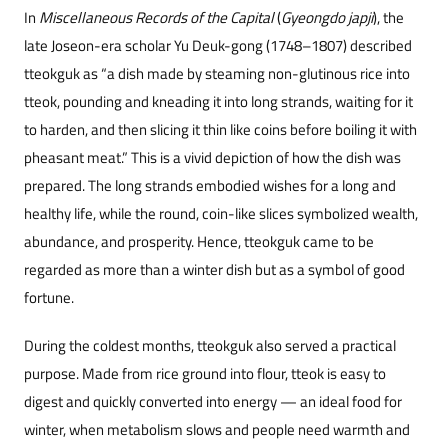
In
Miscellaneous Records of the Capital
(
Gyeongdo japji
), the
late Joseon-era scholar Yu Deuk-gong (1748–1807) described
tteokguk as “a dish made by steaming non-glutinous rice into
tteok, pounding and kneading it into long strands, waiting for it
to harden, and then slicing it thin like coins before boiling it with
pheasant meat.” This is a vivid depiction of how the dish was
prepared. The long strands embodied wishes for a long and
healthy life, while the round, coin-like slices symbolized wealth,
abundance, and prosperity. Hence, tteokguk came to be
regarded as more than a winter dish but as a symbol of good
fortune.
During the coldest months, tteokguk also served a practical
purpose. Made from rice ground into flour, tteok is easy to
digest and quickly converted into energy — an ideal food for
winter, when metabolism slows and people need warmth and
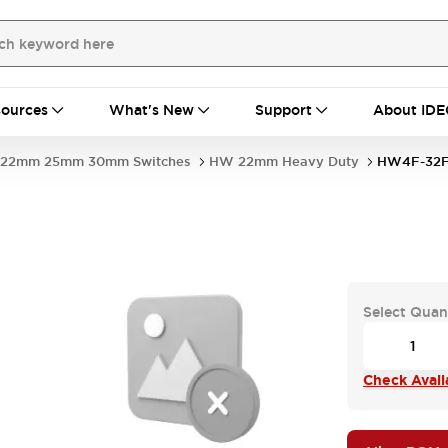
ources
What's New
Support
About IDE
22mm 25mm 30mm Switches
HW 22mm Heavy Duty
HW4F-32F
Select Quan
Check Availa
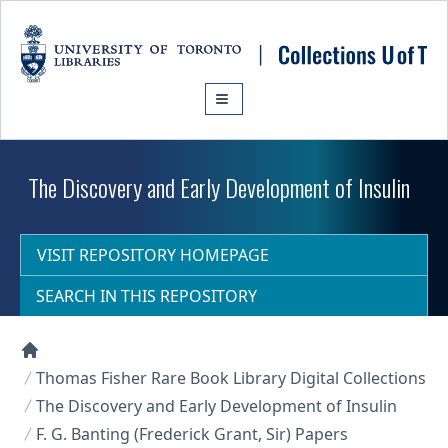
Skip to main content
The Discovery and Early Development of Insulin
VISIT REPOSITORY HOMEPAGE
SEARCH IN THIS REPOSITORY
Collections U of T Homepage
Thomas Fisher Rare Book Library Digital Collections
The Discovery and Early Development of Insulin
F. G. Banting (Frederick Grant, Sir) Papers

----------

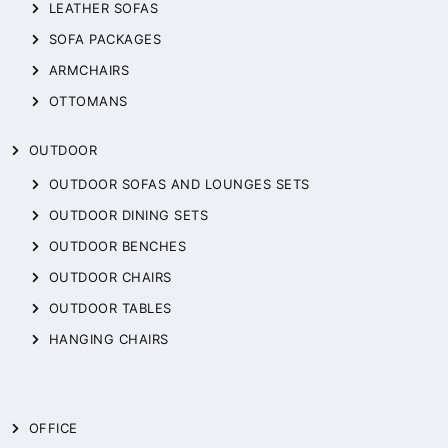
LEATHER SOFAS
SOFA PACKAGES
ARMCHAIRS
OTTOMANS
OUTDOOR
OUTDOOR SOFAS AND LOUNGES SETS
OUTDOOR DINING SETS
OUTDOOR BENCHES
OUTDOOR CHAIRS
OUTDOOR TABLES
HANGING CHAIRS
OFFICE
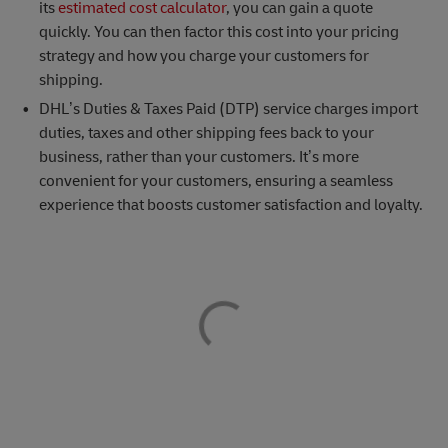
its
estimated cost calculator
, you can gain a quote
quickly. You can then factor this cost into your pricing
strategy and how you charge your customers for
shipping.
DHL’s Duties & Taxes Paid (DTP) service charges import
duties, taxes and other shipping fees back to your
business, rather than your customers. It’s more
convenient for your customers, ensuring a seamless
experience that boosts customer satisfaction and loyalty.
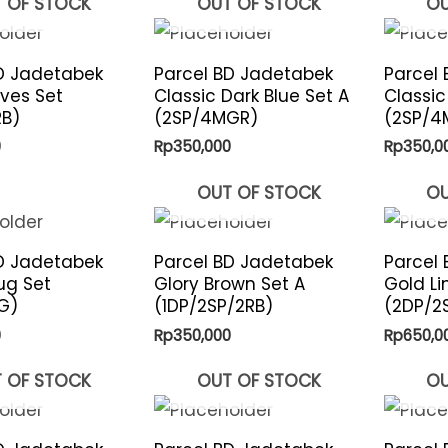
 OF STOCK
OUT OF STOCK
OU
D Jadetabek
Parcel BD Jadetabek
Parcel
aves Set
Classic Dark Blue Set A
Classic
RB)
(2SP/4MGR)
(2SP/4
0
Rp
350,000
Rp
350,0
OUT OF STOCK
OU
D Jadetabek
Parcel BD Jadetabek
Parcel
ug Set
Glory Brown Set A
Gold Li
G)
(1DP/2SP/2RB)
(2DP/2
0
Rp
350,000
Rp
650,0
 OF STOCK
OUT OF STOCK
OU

----------

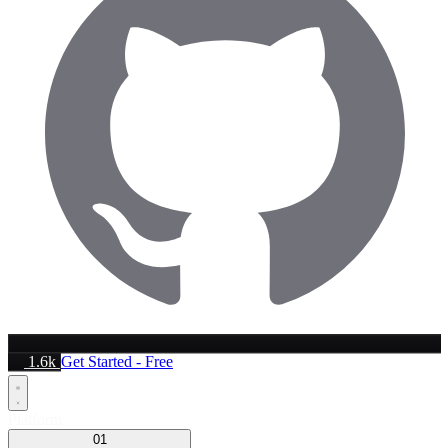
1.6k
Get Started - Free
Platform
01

----------

Task brief: Within the listing above, the stretch from the line with "digest and quickly" down to the line with "F. G. Banting (Frederick Grant, Sir) Papers" is to be given again exactly, end lines included and pictures excluded.

Task answer:
digest and quickly converted into energy — an ideal food for
winter, when metabolism slows and people need warmth and
ources
What's New
Support
About IDE
22mm 25mm 30mm Switches
HW 22mm Heavy Duty
HW4F-32F
Select Quan
Check Availa
Skip to main content
The Discovery and Early Development of Insulin
VISIT REPOSITORY HOMEPAGE
SEARCH IN THIS REPOSITORY
Collections U of T Homepage
Thomas Fisher Rare Book Library Digital Collections
The Discovery and Early Development of Insulin
F. G. Banting (Frederick Grant, Sir) Papers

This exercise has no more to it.